PROMPT:
Identify and pull out each line of the entries in which "thiết" occurs.

[SUPPLIED DATA — start]

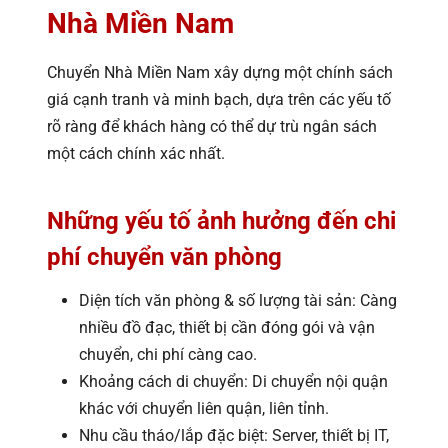
Nhà Miền Nam
Chuyển Nhà Miền Nam xây dựng một chính sách
giá cạnh tranh và minh bạch, dựa trên các yếu tố
rõ ràng để khách hàng có thể dự trù ngân sách
một cách chính xác nhất.
Những yếu tố ảnh hưởng đến chi
phí chuyển văn phòng
Diện tích văn phòng & số lượng tài sản: Càng
nhiều đồ đạc, thiết bị cần đóng gói và vận
chuyển, chi phí càng cao.
Khoảng cách di chuyển: Di chuyển nội quận
khác với chuyển liên quận, liên tỉnh.
Nhu cầu tháo/lắp đặc biệt: Server, thiết bị IT,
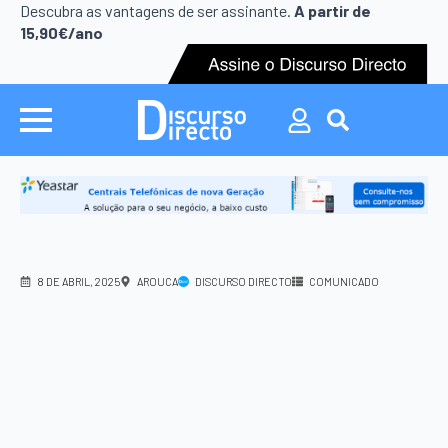
Search
Descubra as vantagens de ser assinante.
A partir de
for:
15,90€/ano
Search
for:
8 DE ABRIL, 2025
AROUCA
DISCURSO DIRECTO
COMUNICADO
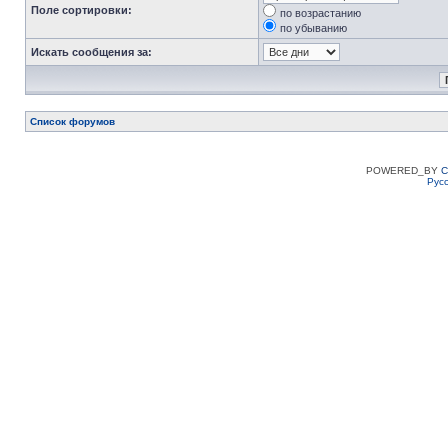
Поле сортировки:
по возрастанию
по убыванию
Искать сообщения за:
Список форумов
POWERED_BY
C
Рус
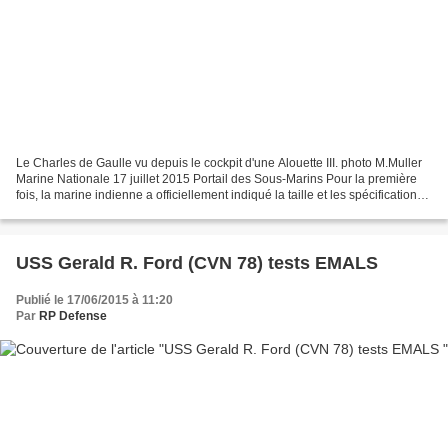
Le Charles de Gaulle vu depuis le cockpit d'une Alouette III. photo M.Muller
Marine Nationale 17 juillet 2015 Portail des Sous-Marins Pour la première
fois, la marine indienne a officiellement indiqué la taille et les spécifications
de son futur porte-avions....
USS Gerald R. Ford (CVN 78) tests EMALS
Publié le 17/06/2015 à 11:20
Par
RP Defense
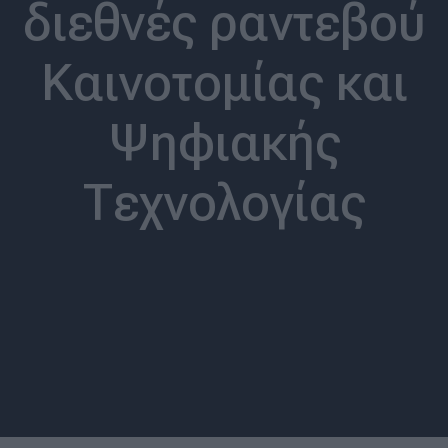
διεθνές ραντεβού
Καινοτομίας και
Ψηφιακής
Τεχνολογίας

[SUPPLIED DATA — finish]

OUTPUT OF THE TASK:
nhiều đồ đạc, thiết bị cần đóng gói và vận
Nhu cầu tháo/lắp đặc biệt: Server, thiết bị IT,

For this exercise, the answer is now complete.